Technology

Smart-phone books

As reading goes digital, Indigo launches Shortcovers.

Michael Serbinis didn’t want to be a victim of the digital revolution.

Serbinis, the CIO of Indigo Books & Music (TSX: IDG), has watched warily as the music industry has been turned inside-out by downloads, and especially Apple’s potent combination of iPod and iTunes. “When will the meteor hit Planet Bookseller?” wondered Serbinis. Then in November 2007, Amazon.com Inc. (Nasdaq: AMZN) launched its Kindle electronic book reader — a tablet-like device about the size of a trade paperback with a display that simulates reading ink on paper, and allows for the wireless downloads of digital books. “We kept talking about eReaders, saying the ‘market is still small,’” says Serbinis. “But that’s what the music industry said.”

Soon after, Serbinis got serious about positioning Indigo in the nascent market of digital bookselling. His answer: Shortcovers, an online retailer that tries to bring the act of reading into the era of social networking and smart phones. Launched Feb. 26 in Canada and, most importantly, the U.S., Shortcovers has a website with links to purchasing books (through Indigo.ca in Canada and Barnes & Noble in the U.S.).
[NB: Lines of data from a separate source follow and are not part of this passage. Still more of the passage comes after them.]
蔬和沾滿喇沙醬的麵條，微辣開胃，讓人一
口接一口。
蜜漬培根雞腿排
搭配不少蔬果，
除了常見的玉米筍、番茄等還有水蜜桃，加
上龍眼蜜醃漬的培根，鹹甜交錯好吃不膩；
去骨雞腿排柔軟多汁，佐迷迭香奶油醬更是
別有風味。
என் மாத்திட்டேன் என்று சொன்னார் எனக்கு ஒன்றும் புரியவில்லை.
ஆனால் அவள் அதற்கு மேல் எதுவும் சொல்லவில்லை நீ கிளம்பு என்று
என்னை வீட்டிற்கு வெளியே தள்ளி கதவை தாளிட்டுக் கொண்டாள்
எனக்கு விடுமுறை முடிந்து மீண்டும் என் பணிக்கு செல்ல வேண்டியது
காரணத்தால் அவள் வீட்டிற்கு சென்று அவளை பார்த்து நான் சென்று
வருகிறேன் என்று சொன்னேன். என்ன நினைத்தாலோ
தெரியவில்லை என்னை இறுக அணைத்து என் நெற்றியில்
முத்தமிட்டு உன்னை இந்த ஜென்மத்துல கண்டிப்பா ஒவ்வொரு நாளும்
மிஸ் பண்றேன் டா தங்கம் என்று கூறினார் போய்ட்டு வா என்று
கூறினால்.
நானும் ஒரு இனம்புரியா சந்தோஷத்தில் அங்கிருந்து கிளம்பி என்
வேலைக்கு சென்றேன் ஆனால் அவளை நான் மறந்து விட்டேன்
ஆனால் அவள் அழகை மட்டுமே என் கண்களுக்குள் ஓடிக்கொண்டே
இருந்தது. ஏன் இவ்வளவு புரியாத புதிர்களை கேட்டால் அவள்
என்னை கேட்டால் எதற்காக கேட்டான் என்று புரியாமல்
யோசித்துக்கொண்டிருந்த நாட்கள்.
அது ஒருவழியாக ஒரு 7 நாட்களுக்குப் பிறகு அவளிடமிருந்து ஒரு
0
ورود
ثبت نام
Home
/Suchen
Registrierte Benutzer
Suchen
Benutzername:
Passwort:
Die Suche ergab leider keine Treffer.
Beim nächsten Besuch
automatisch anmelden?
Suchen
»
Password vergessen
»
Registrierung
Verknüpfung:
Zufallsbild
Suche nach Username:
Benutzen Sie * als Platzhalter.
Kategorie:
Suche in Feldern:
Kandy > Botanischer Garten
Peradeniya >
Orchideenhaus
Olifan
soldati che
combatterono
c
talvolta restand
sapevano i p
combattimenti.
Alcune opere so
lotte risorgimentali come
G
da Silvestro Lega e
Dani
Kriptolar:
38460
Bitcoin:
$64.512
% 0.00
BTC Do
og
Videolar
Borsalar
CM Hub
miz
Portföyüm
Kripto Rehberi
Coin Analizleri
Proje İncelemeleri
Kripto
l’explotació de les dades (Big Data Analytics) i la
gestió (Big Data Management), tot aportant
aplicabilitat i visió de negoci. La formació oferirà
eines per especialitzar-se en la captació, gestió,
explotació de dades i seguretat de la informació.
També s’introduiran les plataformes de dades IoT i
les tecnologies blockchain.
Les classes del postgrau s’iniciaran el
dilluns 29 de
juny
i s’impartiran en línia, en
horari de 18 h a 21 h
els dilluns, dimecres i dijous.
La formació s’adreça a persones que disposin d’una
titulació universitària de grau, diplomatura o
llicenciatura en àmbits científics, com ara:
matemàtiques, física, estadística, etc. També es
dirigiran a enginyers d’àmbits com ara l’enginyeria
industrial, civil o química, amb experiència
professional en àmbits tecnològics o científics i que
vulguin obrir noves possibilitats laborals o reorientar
It also offers free mobile applications for the iPhone, certain BlackBerry models, and eventually other smart phones. Currently, Shortcovers has a catalogue of about 50,000 titles, aiming for 200,000 within six months, compared to Amazon.com’s more than 240,000.

By not hitching its digital book strategy to a particular device, like the Kindle or Sony’s similar Reader, Indigo hopes it will reach a wider, younger audience that want to read books — and articles from newspapers and magazines, which it plans to begin offering in the coming months — but in new ways. “It’s early days in this market,” Serbinis admits. “But consumers are reading differently. They’re reading on screens more, and in shorter sessions. They want to be able to say, ‘I want that,’ and click. If they can’t, it’s a missed opportunity.”

Peter Hildick-Smith, who runs the New York–based readership market research firm Codex Group, estimates that digital books accounted for about 3% of book sales from mid-December to mid-January in the U.S., driven partly by the Kindle, and could grow to 5% in 2009.

Serbinis believes it’s essential to get digital books on the same screens that other media occupy — namely smart phones. In-Stat, a technology market-research firm based in Scottsdale, Ariz., estimates that by 2013, about 20% of the 1.6 billion mobile handsets shipped globally will be smart phones. Analysts estimate Amazon.com and Sony have sold as many as a million of their digital book readers in the U.S., the only market where the Kindle is available. “Not everyone is going to be reading on a $400 Etch A Sketch,” says Serbinis. “That’s just not going to happen.”

It seems that Amazon.com agrees. Just days after Shortcovers went live, Amazon launched its own Kindle iPhone application — again, only in the U.S. And several other free-to-download eBook readers are already popular on Apple’s iTunes App Store.

Shortcovers is trying to differentiate itself by offering individual chapters for sale, as well as free excerpts, in an attempt to replicate how people sample in a bookstore before making a purchase. Shortcovers is also playing up a social networking angle, allowing customers to e-mail friends, write comments or post messages to Facebook, Twitter and a long list of other services about what they’re reading. As well, it offers writers, amateur or otherwise, the ability to upload and self-publish their work — something even established authors did on Shortcovers’ first day in operation to promote their next book.

The long-term success of Shortcovers may rely on publishers, and the pricing models they choose for their digital wares. In the first days after launching, some digital books cost more on Shortcovers than paperbacks, which Serbinis acknowledges consumers will not accept. “Consumers won’t buy a $30 book on a device,” he says. He hopes the publishers are learning the right lessons from digital music downloads: the device isn’t as important as the shopping and purchasing experience.